Shooting with it doesn’t dispel the feeling of cheapness. The shutter button feels spongy and imprecise, there’s no clear feedback when you are at half press or when you are at the firing position. The rewind crank has no latch so it keeps folding out and flapping around. As it’s only made from lightweight polycarbon, I am sure it’ll get snapped off if it’s not packed snugly in a bag. The grip is some vinyl covering which feels like something from a 70s-era sportscar interior.

 

As you look through the viewfinder, you can see a shutter-speed scale on the right and your currently selected aperture at the bottom. This last indicator is fed to you via a small window and a mirror on the front of the camera (you can see it in the photos, just above the ‘K’ of the logo). You’re actually looking at the aperture ring on the lens here. When you push the shutter button down to where you think halfway should be (the button offers very poor feedback), an LED will light up next to the shutter-speed scale to indicate what range of shutter-speeds is going to be selected. You have a green light if it’s above 1/60s, an amber light for anything from 1s to 1/60s and a red light if the metered exposure is longer than a second. Despite having a vertical metal shutter, the fastest available speed is still only 1/1000, which is pretty rubbish for a camera of this vintage. In auto mode the slowest available speed is 1s. You need to use B for anything longer than that.

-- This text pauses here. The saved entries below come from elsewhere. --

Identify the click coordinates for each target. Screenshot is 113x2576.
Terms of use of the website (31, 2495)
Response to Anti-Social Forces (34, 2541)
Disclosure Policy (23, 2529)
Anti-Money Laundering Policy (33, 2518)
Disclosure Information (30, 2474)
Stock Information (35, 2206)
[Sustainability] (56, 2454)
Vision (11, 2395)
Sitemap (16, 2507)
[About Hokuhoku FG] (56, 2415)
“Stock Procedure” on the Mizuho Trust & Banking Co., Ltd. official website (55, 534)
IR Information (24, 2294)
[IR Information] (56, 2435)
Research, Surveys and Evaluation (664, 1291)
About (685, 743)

One area where this camera does get a gold star is with focusing. The standard focus screen gives you a triple split window, a micro-crystal ring and ground glass all in the same view. So it’s actually really, really easy to achieve accurate focus. The triple split in particular is great if you normally find it hard to see when something is focused in a small viewfinder. The lens has an automatic diaphragm so you are able to focus wide open regardless of the selected aperture too. 

Praktica BCAUnlike most Praktica designs, the shutter button is on the top plate rather than on the front of the camera. I suppose that this is to make it easier and cheaper to produce, also to reduce the size, but it does mean that the top plate feels pretty crowded with the large speed selector and ridiculously chunky advance lever. This last is again lightweight plastic and doesn’t fill me with confidence. It also has a detent position, where you need to swing it out past a click-stop before you can wind on. This is annoying as all hell.

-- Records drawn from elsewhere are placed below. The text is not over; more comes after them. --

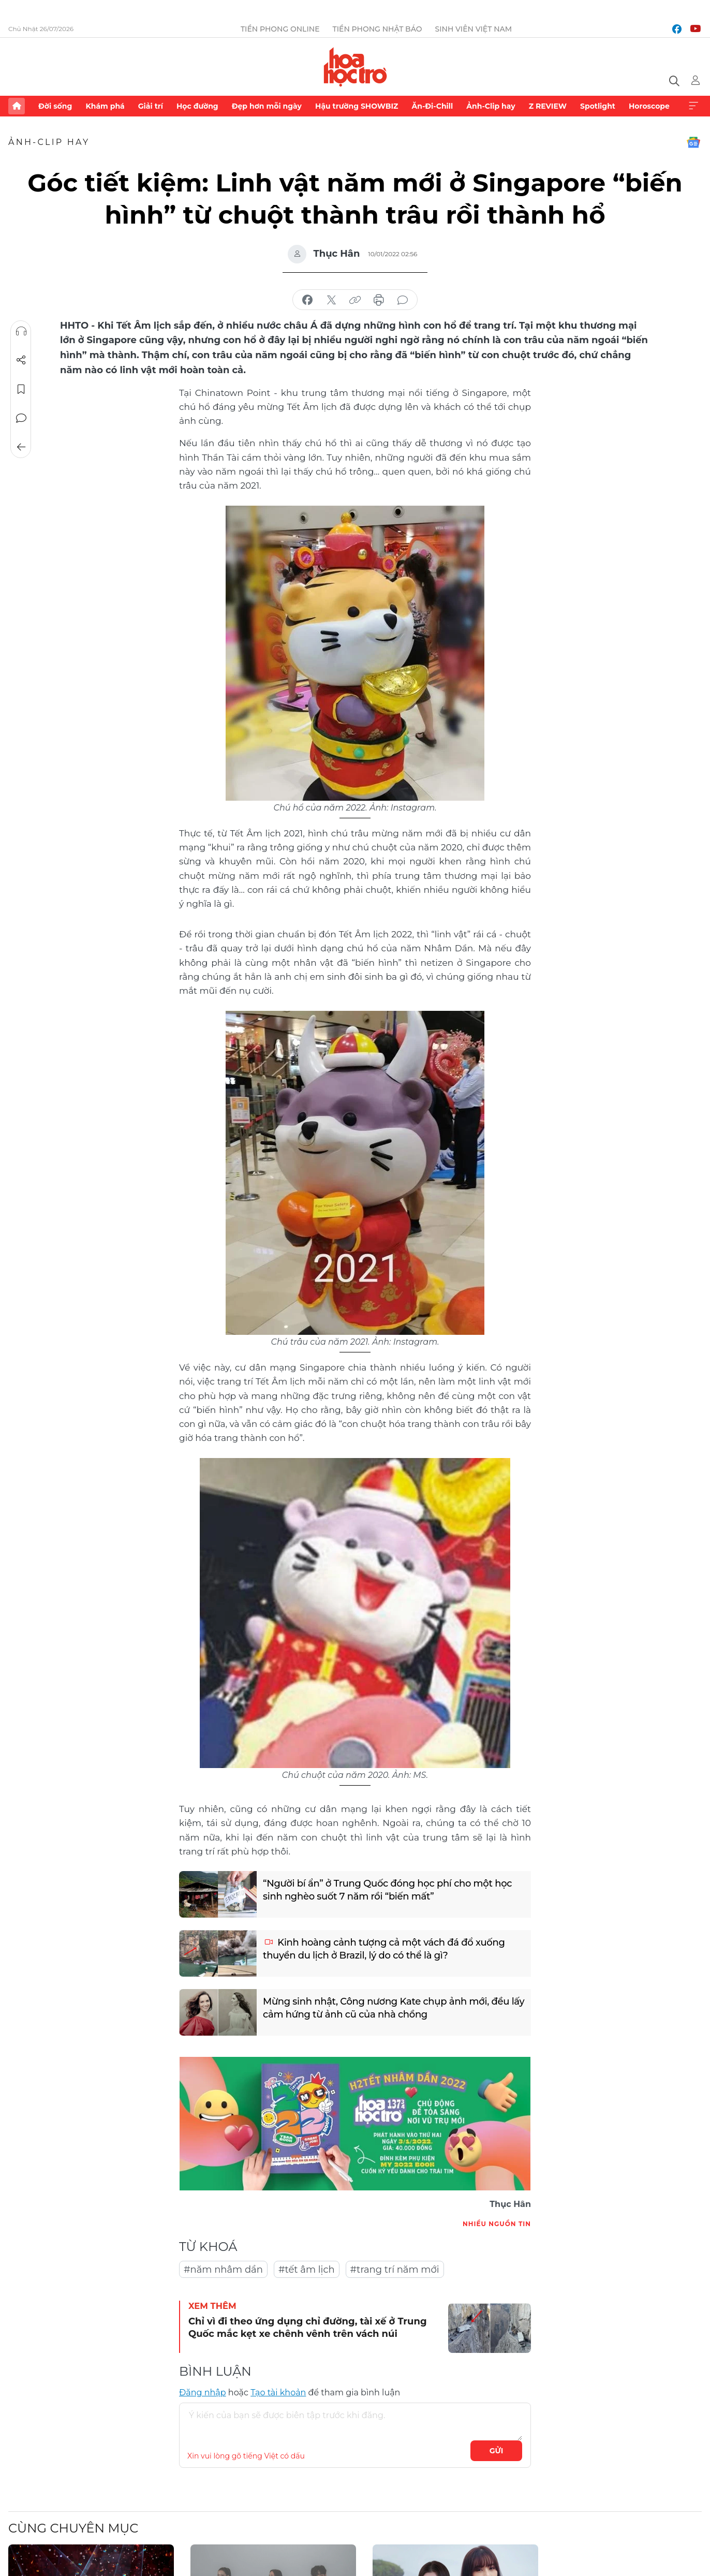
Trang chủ (16, 106)
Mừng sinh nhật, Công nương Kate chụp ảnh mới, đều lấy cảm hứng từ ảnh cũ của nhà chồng (393, 2008)
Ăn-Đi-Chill (432, 106)
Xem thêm (693, 106)
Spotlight (597, 106)
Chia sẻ (21, 360)
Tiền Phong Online (280, 29)
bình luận (402, 300)
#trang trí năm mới (394, 2269)
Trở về (21, 447)
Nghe (21, 331)
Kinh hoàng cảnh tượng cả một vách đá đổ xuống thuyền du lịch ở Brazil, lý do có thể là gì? (384, 1949)
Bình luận (21, 418)
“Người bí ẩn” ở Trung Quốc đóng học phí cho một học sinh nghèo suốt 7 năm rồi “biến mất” (387, 1890)
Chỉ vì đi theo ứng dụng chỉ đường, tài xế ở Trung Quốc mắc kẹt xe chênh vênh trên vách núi (307, 2327)
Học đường (197, 106)
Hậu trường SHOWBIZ (356, 106)
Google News (693, 142)
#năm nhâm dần (223, 2269)
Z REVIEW (548, 106)
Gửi (497, 2450)
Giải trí (150, 106)
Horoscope (649, 106)
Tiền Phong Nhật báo (377, 29)
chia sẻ (307, 300)
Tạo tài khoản (278, 2392)
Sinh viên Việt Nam (473, 29)
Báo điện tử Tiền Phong (355, 66)
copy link (355, 300)
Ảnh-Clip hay (490, 106)
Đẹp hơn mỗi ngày (267, 106)
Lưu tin (21, 389)
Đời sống (55, 106)
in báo (379, 300)
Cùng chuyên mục (73, 2528)
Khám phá (104, 106)
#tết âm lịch (306, 2269)
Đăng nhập (202, 2392)
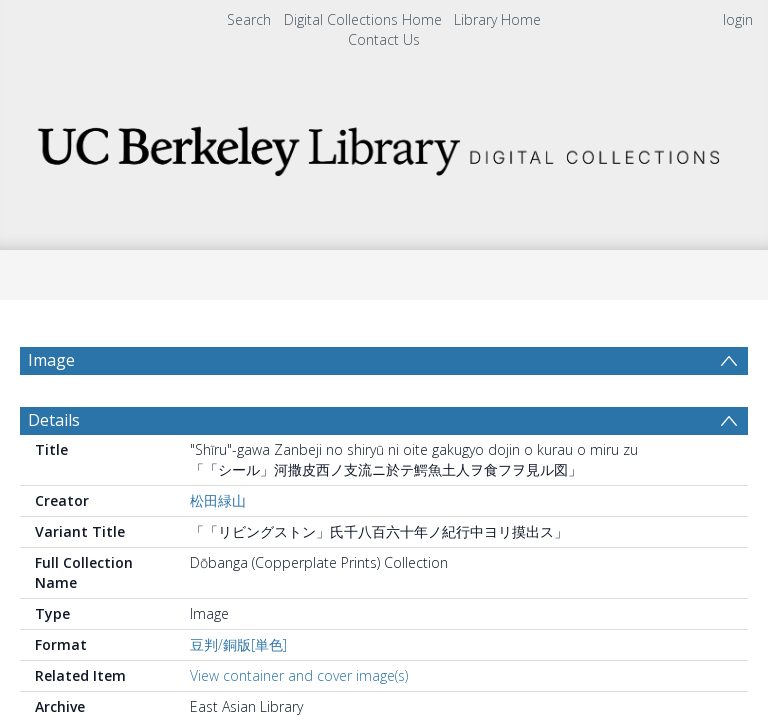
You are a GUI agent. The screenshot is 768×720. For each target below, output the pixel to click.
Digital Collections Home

Physically the camera is quite small for an SLR. Apart from the extra thickness from the lens mount, it’s about the same size as a rangefinder. Speaking of lens mounts, this comes with a proprietary bayonet mount unlike earlier Praktica bodies which were designed for M42 lenses. There are quite a few lenses available in the Praktica bayonet library, but I’m not feeling super motivated to collect them. The lens that came with the camera is nothing special. It’s a 50mm ƒ/1.8 which is based on an earlier Meyer-Optik Görlitz Oreston design. This is a solid but unremarkable lens, it’s hard to get fast 50mm lenses wrong and this one is definitely middle of the pack. I’d pick it over an Industar but it’s not Super Takumar or Leitz Elmar glass.

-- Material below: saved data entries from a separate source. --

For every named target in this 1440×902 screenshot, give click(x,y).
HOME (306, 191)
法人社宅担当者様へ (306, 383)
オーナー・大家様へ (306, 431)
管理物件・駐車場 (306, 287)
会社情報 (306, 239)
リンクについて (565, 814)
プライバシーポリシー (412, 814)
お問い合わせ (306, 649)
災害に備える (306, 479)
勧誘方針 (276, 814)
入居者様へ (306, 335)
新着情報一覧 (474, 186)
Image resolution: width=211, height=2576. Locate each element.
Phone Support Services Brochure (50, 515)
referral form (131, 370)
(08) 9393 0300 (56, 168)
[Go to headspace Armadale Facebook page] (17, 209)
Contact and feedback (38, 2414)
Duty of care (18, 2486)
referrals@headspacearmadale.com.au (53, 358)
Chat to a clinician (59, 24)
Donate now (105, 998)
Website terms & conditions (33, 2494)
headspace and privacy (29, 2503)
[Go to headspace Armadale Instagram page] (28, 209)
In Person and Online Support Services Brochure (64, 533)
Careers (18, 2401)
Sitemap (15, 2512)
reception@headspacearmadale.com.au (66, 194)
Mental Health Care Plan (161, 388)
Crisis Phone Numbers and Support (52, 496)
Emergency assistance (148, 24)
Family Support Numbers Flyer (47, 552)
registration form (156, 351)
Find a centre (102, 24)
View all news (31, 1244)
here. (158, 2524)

I plan to mostly use this camera as a loaner for people who want to try film photography but are intimidated by manual controls. The aperture priority gives you some level of creative direction over the image without having to worry too much about getting a usable photo at the end. For that it should be fine. For someone who already knows what they are doing, it’s going to be a bit disappointing.